It's true that I am bullshit at multitasking. I cannot think about my own issues and somebody else's at the same time. I can't be looking at and critiquing the work of others while simultaneously making my own. The best I can say, is that looking at and critiquing the work of others is part of my creative process, in constructing the critique, I am already drawing my own piece, my own take.

In the same manner, the best I can say is that getting preoccupied with other people's problems has in some ways helped illuminate my own decisions. I have no evidence to suggest though, this is more productive than just examining myself in the nearest mirror. There's plenty of evidence to suggest it is much more productive when I just sit down and think about myself. It can even be more productive when I am illuminated by others projecting their anxieties onto me.

So yes, ironically one of the things I project most - is a frustration with people in my life worried about the welfare of others, the addictions and mental illnesses of others, even the welfare of animals or kids in indonesian sweatshops sooner than actually take care of themselves and address their own issues.

Looking back at my psychology sessions, I can see how much time was dedicated to trying to solve the problem of other people. How to effect or adapt in such a way as to bring about desired change in others. When I actually gave up and accepted, things got better quite quickly. I just turned on myself. Turned back to myself.

I see with former partners, a clear trend - I only really ever accepted my partners for who they were when we broke up. It's also the only time generally we communicated as adults to each other.
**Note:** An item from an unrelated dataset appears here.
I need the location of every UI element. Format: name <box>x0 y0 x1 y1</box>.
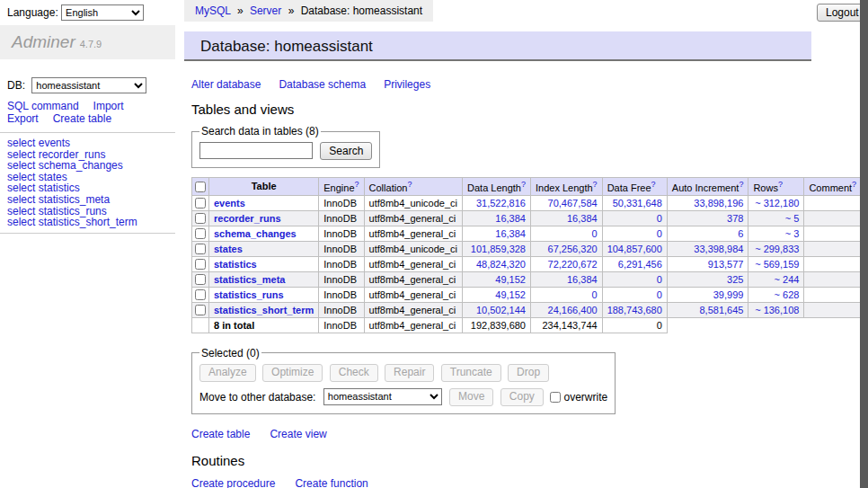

One of the 'too little too late' gestures I made in one relationship was to read 'Development as Freedom' by Amartya Sen. It was one of the two times I showed an interest in what my partner wanted to dedicate her life to. I only remember parts of that book - namely how cultural identities have always evolved and aren't worth defending or preserving, how famines are caused by pricing mechanisms and rarely by a shortage of actual food but also I think so much value is wrapped up in the title - the only goal, the only purpose of development is freedom. And that applies equally to personal development.

Then something I saw earlier in the week, a gif of a Brad Pitt monologue from 'Killing Me Softly':

"My friend, Thomas Jefferson is an American saint because he wrote the words 'All men are created equal', words he clearly didn't believe since he allowed his own children to live in slavery."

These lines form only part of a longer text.